OperationAlgorithmDescription
IndexingHNSW (Hierarchical Navigable Small World)Qdrant builds an HNSW graph index per collection. This provides approximate nearest neighbor (ANN) search in logarithmic time, even over millions of vectors.
Similarity metricCosine SimilarityMeasures the angle between two vectors. Score of 1.0 = identical direction, 0.0 = orthogonal. Configured per collection via Distance.COSINE.
RetrieveHNSW + CosineFinds the top_k most similar vectors to the query embedding using the HNSW index with cosine distance. Payload filters (user_id, topic, metadata) are applied during the search, not after.
Rerank (MMR)Maximal Marginal RelevanceBalances relevance (similarity to query) with diversity (dissimilarity between selected results). The lambda parameter controls the trade-off: 1.0 = pure relevance, 0.0 = pure diversity.
Rerank (cosine_rescore)Cosine re-scoringSimply re-sorts the fetched candidates by cosine similarity score and returns the top_k.

Search Flow

  Query Embedding ──>  HNSW Index Lookup  ──>  Payload Filters   ──>  Results
[0.12, -0.34, ...] (ANN search, user_id = "alice" top_k sorted
cosine distance, + topic = "plant" by similarity
within collection) + metadata filters
|
v
Optional: Rerank
┌─────────────────────────┐
│ MMR: fetch_k=50 │
│ Select top_k=5 that │
│ maximize relevance + │
│ diversity │
└─────────────────────────┘

Design Decisions

  • Collection = broad domain: Each domain (e.g. biology, chemistry) gets its own Qdrant collection with its own HNSW index. Similarity search only traverses vectors in the same domain, resulting in higher relevance and faster queries.
  • Topic = optional sub-category: Topics (e.g. human, plant, organic) are payload fields within a collection. They allow narrowing search results without creating separate collections. A collection can have embeddings with different topics, or no topic at all.
  • User isolation via payload filter: Collections are shared across all users, but every query automatically filters by user_id (extracted from the JWT). Users never see each other's data.
  • No server-side embedding: Clients provide pre-computed vectors. This keeps the service model-agnostic and lightweight — any embedding model works. The vector dimension is set per collection by the first embedding stored.
  • Dynamic vector dimensions: There is no global VECTOR_DIM setting. Each collection's dimension is determined by the first embedding stored in it (e.g. 768 for Gemini, 1024 for NVIDIA NVClip, 4096 for NV-Embed-v1). All subsequent embeddings in the same collection must match that dimension — Qdrant enforces this automatically. The embedding_model field is required so the model that produced each vector is always tracked.
  • Metadata filtering at search time: Qdrant applies payload filters during the HNSW traversal (not as a post-filter), so filtered searches remain efficient even on large collections.
  • Auth boundary: JWKS-validated Tapis JWTs are the sole security gate. CORS is open by default (*) since the token is what matters, not the origin.
  • Update/Delete require collection: Since Qdrant doesn't support global ID lookups across collections, the collection query param is required on update/delete to enable a direct O(1) lookup by embedding ID.

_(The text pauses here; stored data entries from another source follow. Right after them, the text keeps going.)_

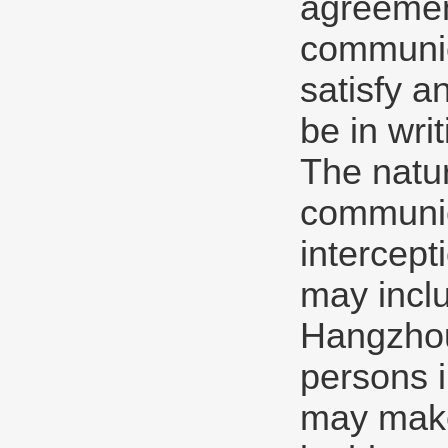
agreement
communica
satisfy a
be in writ
The natu
communic
intercept
may inclu
Hangzhou
persons 
may make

Data storage notice: Text chunks, metadata, and embeddings are stored as-is in Qdrant without encryption at rest. The service relies on JWT-based user isolation and network-level security (internal pod-to-pod communication) to protect data. If your use case requires encryption at rest, configure it at the Qdrant storage layer or the underlying volume/disk level.